2015: Flummoxed by the Paradoxical Commandments

new-year-resolutions

If you haven’t read Kent M. Keith’s The Paradoxical Commandments, it’s worth a few minutes of your time.  If you were looking for the origin of these commandments and the connection to Mother Theresa, look here: The Mother Theresa Connection.

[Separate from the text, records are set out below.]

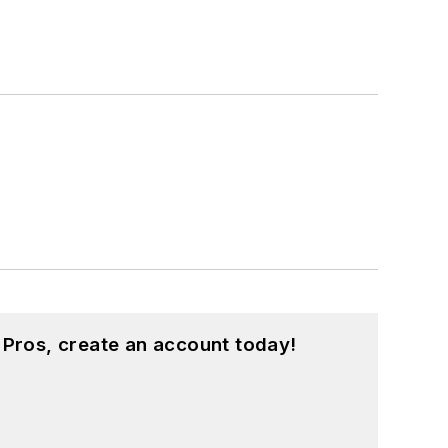
 Pros, create an account today!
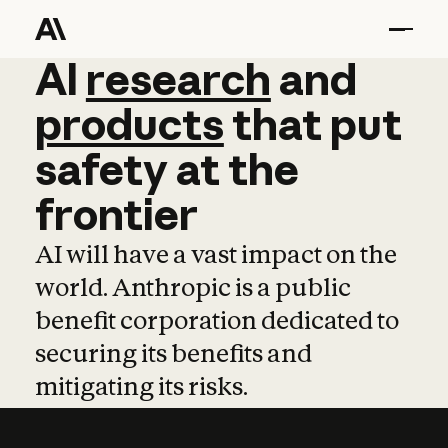
AI
AI
research
research
and
and
pro
products
that
put
safety
at
the
frontier
AI will have a vast impact on the
world. Anthropic is a public
benefit corporation dedicated to
securing its benefits and
mitigating its risks.
Learn more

In my reflection of events in 2015, I do find the commandments paradoxical.  Let’s take a few highlights for a spin.

KMK:
People are illogical, unreasonable, and self-centered.
Love them anyway.

DK:   You are on a JetBlue flight. The woman sitting next to you in Coach removes her shoes, her stockings and then places her feet up on the seat in front of you. She wiggles her chubby toes to air out her dogs. (In case you were dying to know, she had a nice pedicure. The toenail polish was a pretty baby blue matching her fingernails. And there was no visible toe jam.)

KMK:
Give the world the best you have and you’ll get kicked in the teeth.
Give the world the best you have anyway.
KMK: Honesty and frankness make you vulnerable.
Be honest and frank anyway.

DK:

You come home from work, its late, it’s been a long (very) day. You are eating dinner, alone. Your head is down.  (Important to note: Head Down.)  Your spouse of 30+ years looks over from the couch, sees Gaps, and asks if you’ve considered Rogaine.  You lift your head, your mouth is full – you try to validate if you just heard what you think you heard.  You chew. You swallow, and then ask: “Excuse me.  I didn’t hear what you said.”  She repeats it crossing the “Red-Line” of no communication during the first 10 minutes of the King’s decompression zone. You reel from two scuds to the chest, elect to drop your head down with no response and finish your dinner. For the next 123 days, you start your day each morning staring at the mirror assessing the speed of the backward march of your hair line. [Read more…]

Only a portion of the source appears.